• **EXTRACTED MATERIAL**:
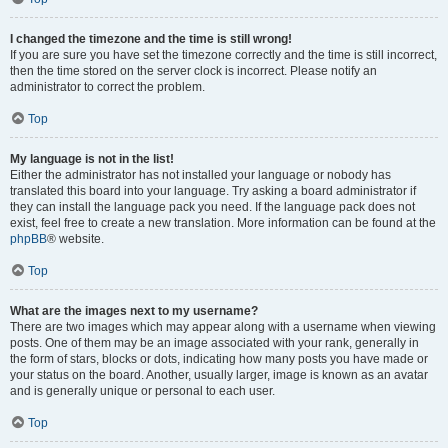
I changed the timezone and the time is still wrong!
If you are sure you have set the timezone correctly and the time is still incorrect,
then the time stored on the server clock is incorrect. Please notify an
administrator to correct the problem.
Top
My language is not in the list!
Either the administrator has not installed your language or nobody has
translated this board into your language. Try asking a board administrator if
they can install the language pack you need. If the language pack does not
exist, feel free to create a new translation. More information can be found at the
phpBB
® website.
Top
What are the images next to my username?
There are two images which may appear along with a username when viewing
posts. One of them may be an image associated with your rank, generally in
the form of stars, blocks or dots, indicating how many posts you have made or
your status on the board. Another, usually larger, image is known as an avatar
and is generally unique or personal to each user.
Top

• **AIM OF THE EXERCISE**: Please output all of the data exactly as given, omitting any images it holds.

• **OUTPUT FOR THIS TASK**:
I changed the timezone and the time is still wrong!
If you are sure you have set the timezone correctly and the time is still incorrect,
then the time stored on the server clock is incorrect. Please notify an
administrator to correct the problem.
Top
My language is not in the list!
Either the administrator has not installed your language or nobody has
translated this board into your language. Try asking a board administrator if
they can install the language pack you need. If the language pack does not
exist, feel free to create a new translation. More information can be found at the
phpBB
® website.
Top
What are the images next to my username?
There are two images which may appear along with a username when viewing
posts. One of them may be an image associated with your rank, generally in
the form of stars, blocks or dots, indicating how many posts you have made or
your status on the board. Another, usually larger, image is known as an avatar
and is generally unique or personal to each user.
Top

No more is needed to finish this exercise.